Débroussaillage
« Et crotte » ronchonna Anaël en prenant conscience qu'elle avait oublié de sortir la crème à raser et le rasoir avant de se plonger dans le bain brûlant.
C'était jamais marrant de s'exposer à l'air froid quand on ne portait que son costume de nouveau-né, pour employer l'expression populaire. Enfin, pas moyen d'y couper. Serrant les dents, elle se leva donc, enjamba le rebord de la baignoire, fit trois pas pour parvenir jusqu'à l'armoire ouverte, s'empara des objets de sa convoitise et refit trois pas pour regagner la baignoire et y re-rentrer.
Et maintenant, place à la grande opération hebdomadaire, j'ai nommé l'élimination des poils sous les aisselles.
Sérieusement, pourquoi ces cochonneries de poil s'obstinaient-elles à lui mener la vie dure ? Sans compter qu'ils n'avaient même pas la décence d'être assez clairs pour en devenir invisibles – comme pour Rachel, cette immonde chanceuse pouvait ne pas s'épiler de l'année et sortir sans collants quand elle le voulait.
Enfin, voyons les choses du bon côté, songea-t-elle tout en se tartinant généreusement les dessous de bras de crème blanche, vu que son gardien était déjà passé, elle pourrait se rincer dans le bain sans qu'il vienne lui râler dessus pour avoir mis des poils dans l'eau lors de ses ablutions.

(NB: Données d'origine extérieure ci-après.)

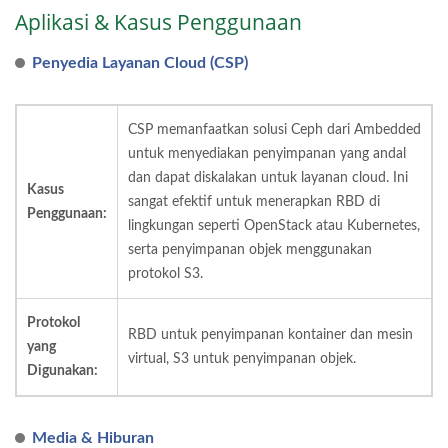
Aplikasi & Kasus Penggunaan
Penyedia Layanan Cloud (CSP)
CSP memanfaatkan solusi Ceph dari Ambedded
untuk menyediakan penyimpanan yang andal
dan dapat diskalakan untuk layanan cloud. Ini
Kasus
sangat efektif untuk menerapkan RBD di
Penggunaan:
lingkungan seperti OpenStack atau Kubernetes,
serta penyimpanan objek menggunakan
protokol S3.
Protokol
RBD untuk penyimpanan kontainer dan mesin
yang
virtual, S3 untuk penyimpanan objek.
Digunakan:
Media & Hiburan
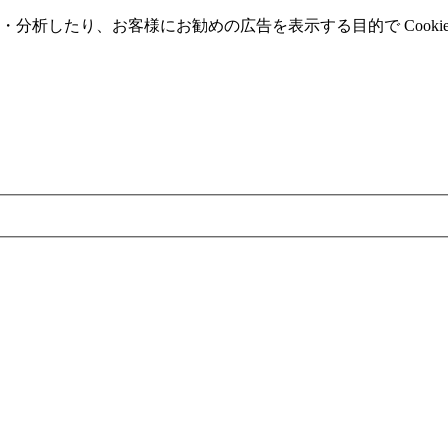
分析したり、お客様にお勧めの広告を表⽰する⽬的で Cooki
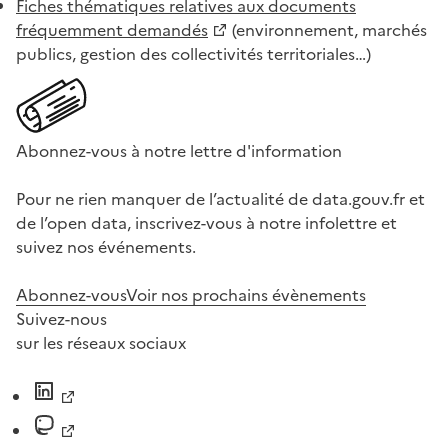
Fiches thématiques relatives aux documents
fréquemment demandés
(environnement, marchés
publics, gestion des collectivités territoriales…)
Abonnez-vous à notre lettre d'information
Pour ne rien manquer de l’actualité de data.gouv.fr et
de l’open data, inscrivez-vous à notre infolettre et
suivez nos événements.
Abonnez-vous
Voir nos prochains évènements
Suivez-nous
sur les réseaux sociaux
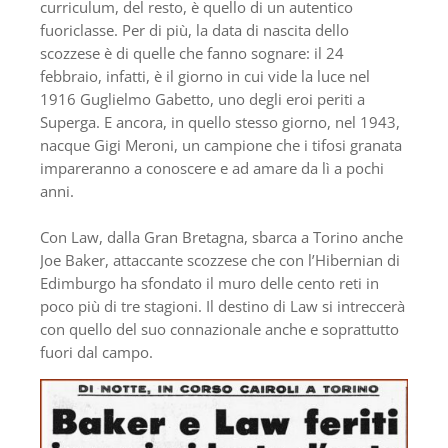
curriculum, del resto, è quello di un autentico
fuoriclasse. Per di più, la data di nascita dello
scozzese è di quelle che fanno sognare: il 24
febbraio, infatti, è il giorno in cui vide la luce nel
1916 Guglielmo Gabetto, uno degli eroi periti a
Superga. E ancora, in quello stesso giorno, nel 1943,
nacque Gigi Meroni, un campione che i tifosi granata
impareranno a conoscere e ad amare da lì a pochi
anni.
Con Law, dalla Gran Bretagna, sbarca a Torino anche
Joe Baker, attaccante scozzese che con l’Hibernian di
Edimburgo ha sfondato il muro delle cento reti in
poco più di tre stagioni. Il destino di Law si intreccerà
con quello del suo connazionale anche e soprattutto
fuori dal campo.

Comme toujours, le passage du rasoir laissa derrière lui une irrépressible envie de se gratter les dessous de bras avec autant de vigueur et d'élégance qu'un chimpanzé envahi de puces. Enfin, faible prix à payer pour ne pas avoir de rat mort sous les aisselles.

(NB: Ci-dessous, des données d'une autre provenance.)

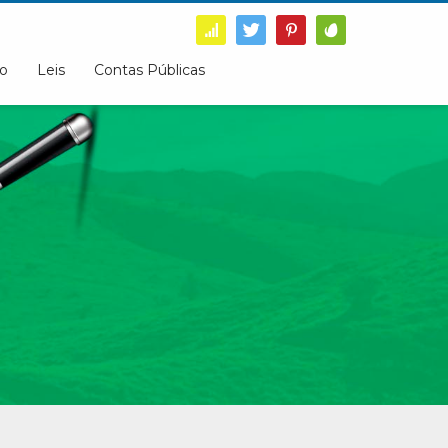
o
Leis
Contas Públicas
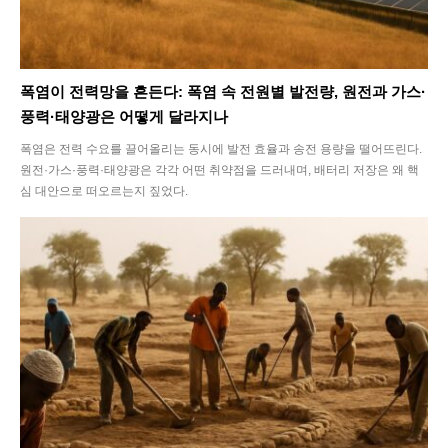
폭염이 전력망을 흔든다: 폭염 속 전원별 발전량, 원전과 가스·
풍력·태양광은 어떻게 달라지나
폭염은 전력 수요를 끌어올리는 동시에 발전 효율과 송전 용량을 떨어뜨린다.
원전·가스·풍력·태양광은 각각 어떤 취약점을 드러내며, 배터리 저장은 왜 핵
심 대안으로 떠오르는지 짚었다.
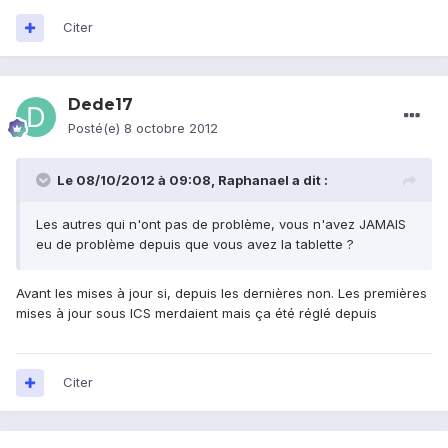
Citer
Dede17
Posté(e)
8 octobre 2012
Le 08/10/2012 à 09:08, Raphanael a dit :
Les autres qui n'ont pas de problème, vous n'avez JAMAIS
eu de problème depuis que vous avez la tablette ?
Avant les mises à jour si, depuis les dernières non. Les premières
mises à jour sous ICS merdaient mais ça été réglé depuis
Citer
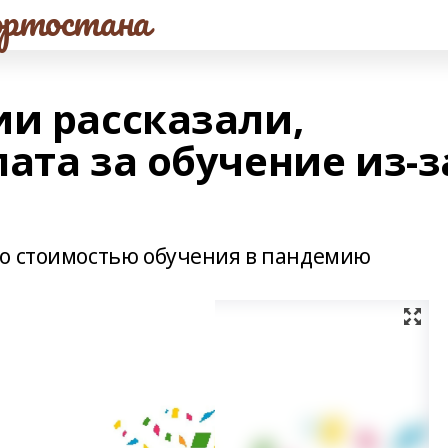
ртостана
ии рассказали,
ата за обучение из-з
со стоимостью обучения в пандемию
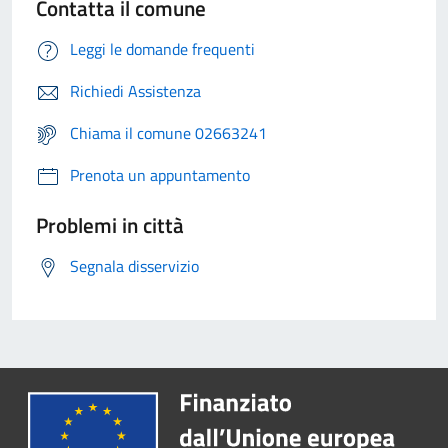
Contatta il comune
Leggi le domande frequenti
Richiedi Assistenza
Chiama il comune 02663241
Prenota un appuntamento
Problemi in città
Segnala disservizio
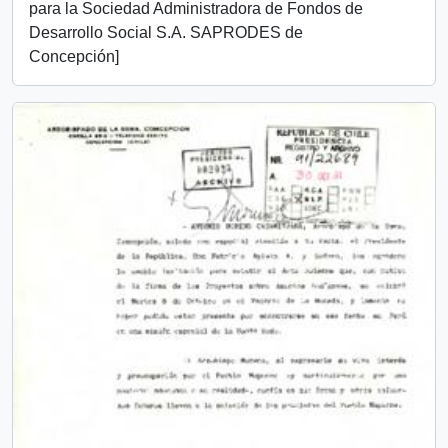
para la Sociedad Administradora de Fondos de
Desarrollo Social S.A. SAPRODES de
Concepción]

Les poils bruns s'éparpillèrent dans l'eau savonneuse quand elle y plongea le rasoir – hum, il faudrait qu'elle passe un coup de giclette après avoir tiré la bonde, sinon il y allait avoir de jolies décorations plaquées sur les parois en céramique de la baignoire et son gardien n'apprécierait certainement pas.

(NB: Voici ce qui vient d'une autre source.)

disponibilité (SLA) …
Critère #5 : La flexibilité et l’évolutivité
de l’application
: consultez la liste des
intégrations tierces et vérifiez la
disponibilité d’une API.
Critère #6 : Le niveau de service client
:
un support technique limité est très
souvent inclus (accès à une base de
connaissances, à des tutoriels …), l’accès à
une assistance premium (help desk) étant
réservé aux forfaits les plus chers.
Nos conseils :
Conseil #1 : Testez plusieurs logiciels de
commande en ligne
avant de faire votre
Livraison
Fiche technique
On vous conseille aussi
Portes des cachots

Pour sa part, tant que la fourrure se trouvait ailleurs que sur elle, Anaël s'en fichait éperdument. Le truc – hélas – c'était qu'elle vivait avec de la compagnie, ce qui voulait dire un minimum de correction et de bonnes manières, sinon ça terminerait en bain de sang. Pour de vrai.
Et demain matin, en plus, ça va embaumer, vu que je ne peux pas utiliser mon déodorant sans avoir l'impression de m'appliquer une torche sur les aisselles… Ban, je peux vivre avec.
Une dernière giclée d'eau pour s'assurer qu'il ne restait plus ni crème ni poils sous ses dessous de bras et elle se leva, s'emparant du cordon métallique de la bonde qu'elle tira d'un coup sec.
Et c'est reparti pour une semaine.
Si ça avait pu prendre plus longtemps, encore mieux. Malheureusement, elle détestait l'épilation à la cire – elle voulait se retrouver glabre, pas à moitié écorchée !
Enfin, rien n'était parfait. Surtout pas les poils.